Last week, I attended the Intelligence Squared debate on Buy American/Hire American provisions. It pitted Jagdish Bhagwati, Doug Irwin, and Susan Schwab against Leo Gerard, Rick MacArthur, and Jeff Madrick; the transcript is available online (pdf).
Rick MacArthur, who wrote The Selling of Free Trade and called his debate team “the protectionist side”, opened his speech with an attack on the credibility of international economics. He said Thomas Carlyle labeled economics “the dismal science” because it was not a hard science (not even close), and that free traders cling to David Ricardo “with Marxist fervor.” He then quoted a paragraph from Paul Krugman’s Geography and Trade (1991), which says:
[T]he tendency of international economists to turn a blind eye to the fact that countries both occupy and exist in space — a tendency so deeply entrenched that we rarely even realize we are doing it — has, I would submit, had some serious costs. These lie not so much in lack of realism — all economic analysis is more or less unrealistic — as in the exclusion of important issues and, above all, important sources of evidence.
It’s immediately obvious to anyone familiar with Krugman’s body of work or who notices the link between the phrase “occupy and exist in space” and the word Geography in the title that MacArthur has pulled this quotation out of context. Paul Krugman would likely be one of the last people on earth to say that trade theorists don’t have useful contributions to make. In fact, he says so on the very same page of Geography and Trade:
There is nothing wrong with simplifying assumptions — on the contrary, it is only through strategic simplification that we can hope to make any sense of the buzzing complexity of the real world. The particular simplifying assumptions of conventional trade theory have led to an impressive and very useful intellectual construct. For some purposes it does no harm to ignore the fact that countries are not points and that some pairs of countries are much closer than others — that California is farther from New York than any place in the European Community is from any place else, or that London and Paris are much closer to each other than are New York and Chicago, or for that matter that Canada is essentially closer to the United States than it is to itself.
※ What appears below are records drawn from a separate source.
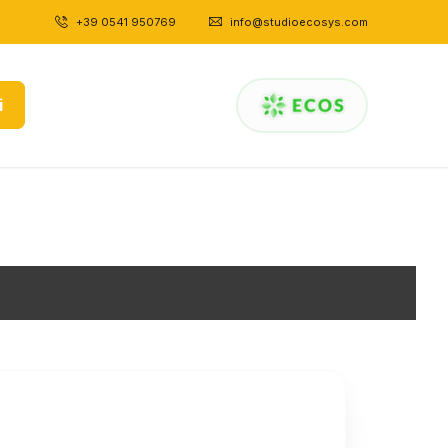
+39 0541 950769
|
info@studioecosys.com
i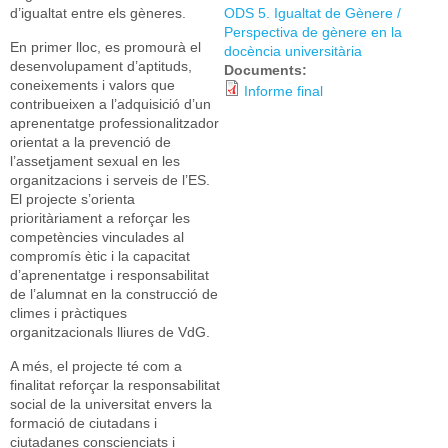
d’igualtat entre els gèneres.
ODS 5. Igualtat de Gènere /
Perspectiva de gènere en la
En primer lloc, es promourà el
docència universitària
desenvolupament d’aptituds,
Documents:
coneixements i valors que
Informe final
contribueixen a l’adquisició d’un
aprenentatge professionalitzador
orientat a la prevenció de
l’assetjament sexual en les
organitzacions i serveis de l’ES.
El projecte s’orienta
prioritàriament a reforçar les
competències vinculades al
compromís ètic i la capacitat
d’aprenentatge i responsabilitat
de l’alumnat en la construcció de
climes i pràctiques
organitzacionals lliures de VdG.
A més, el projecte té com a
finalitat reforçar la responsabilitat
social de la universitat envers la
formació de ciutadans i
ciutadanes conscienciats i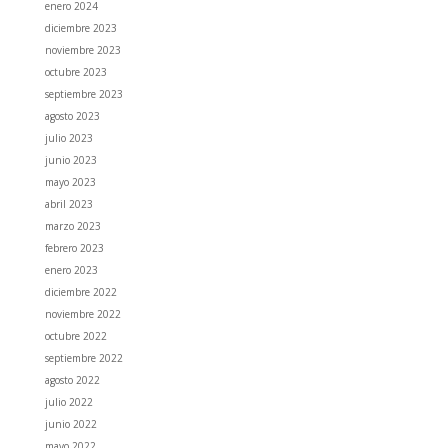
enero 2024
diciembre 2023
noviembre 2023
octubre 2023
septiembre 2023
agosto 2023
julio 2023
junio 2023
mayo 2023
abril 2023
marzo 2023
febrero 2023
enero 2023
diciembre 2022
noviembre 2022
octubre 2022
septiembre 2022
agosto 2022
julio 2022
junio 2022
mayo 2022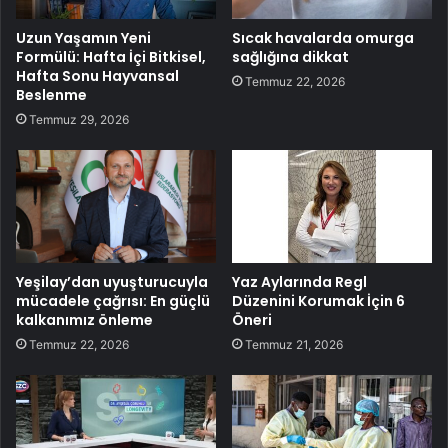
Uzun Yaşamın Yeni
Sıcak havalarda omurga
Formülü: Hafta İçi Bitkisel,
sağlığına dikkat
Hafta Sonu Hayvansal
Temmuz 22, 2026
Beslenme
Temmuz 29, 2026
Yeşilay’dan uyuşturucuyla
Yaz Aylarında Regl
mücadele çağrısı: En güçlü
Düzenini Korumak İçin 6
kalkanımız önleme
Öneri
Temmuz 22, 2026
Temmuz 21, 2026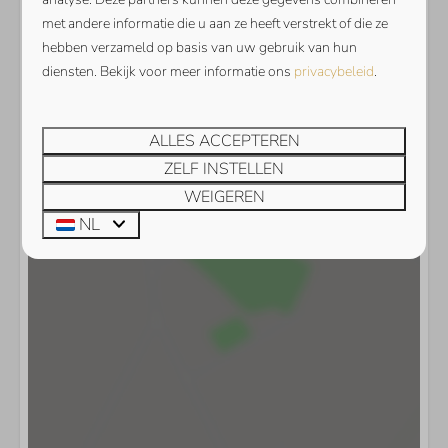
met andere informatie die u aan ze heeft verstrekt of die ze
hebben verzameld op basis van uw gebruik van hun
diensten. Bekijk voor meer informatie ons
privacybeleid
.
Toon kaart
ALLES ACCEPTEREN
ZELF INSTELLEN
WEIGEREN
NL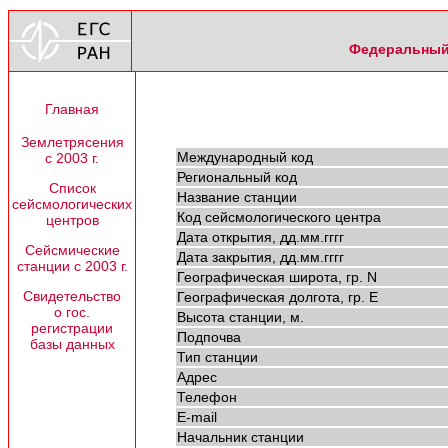
Федеральный 
Главная
Землетрясения
Международный код
с 2003 г.
Региональный код
Список
Название станции
сейсмологических
Код сейсмологического центра
центров
Дата открытия, дд.мм.гггг
Сейсмические
Дата закрытия, дд.мм.гггг
станции с 2003 г.
Географическая широта, гр. N
Свидетельство
Географическая долгота, гр. E
о гос.
Высота станции, м.
регистрации
Подпочва
базы данных
Тип станции
Адрес
Телефон
E-mail
Начальник станции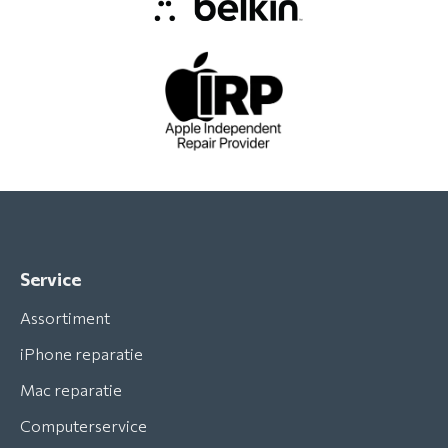
Service
Assortiment
iPhone reparatie
Mac reparatie
Computerservice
Yet the tendency of international economists to turn a blind eye to the fact that countries both occupy and exist in space — a tendency so deeply entrenched that we rarely even realize we are doing it — has, I would submit, had some serious costs. These lie not so much in lack of realism — all economic analysis is more or less unrealistic — as in the exclusion of important issues and, above all, important sources of evidence. As I hope I will be able to show, one of the best way to understand how the international economy works is to start by looking at what happens inside nations. If we want to understand difference in national growth rates, a good place to start is by examining differences in regional growth; if we want to understand international specialization, a good place to start is with local specialization. The data will be better and pose fewer problems of compatibility, and the underlying economic forces will be less distorted by government policies.
No intellectually honest person would claim that these paragraphs are ammunition for protectionists against unscientific trade theory. Shame on whomever provided the quotation to MacArthur — he’s been using it out of context for almost a decade now.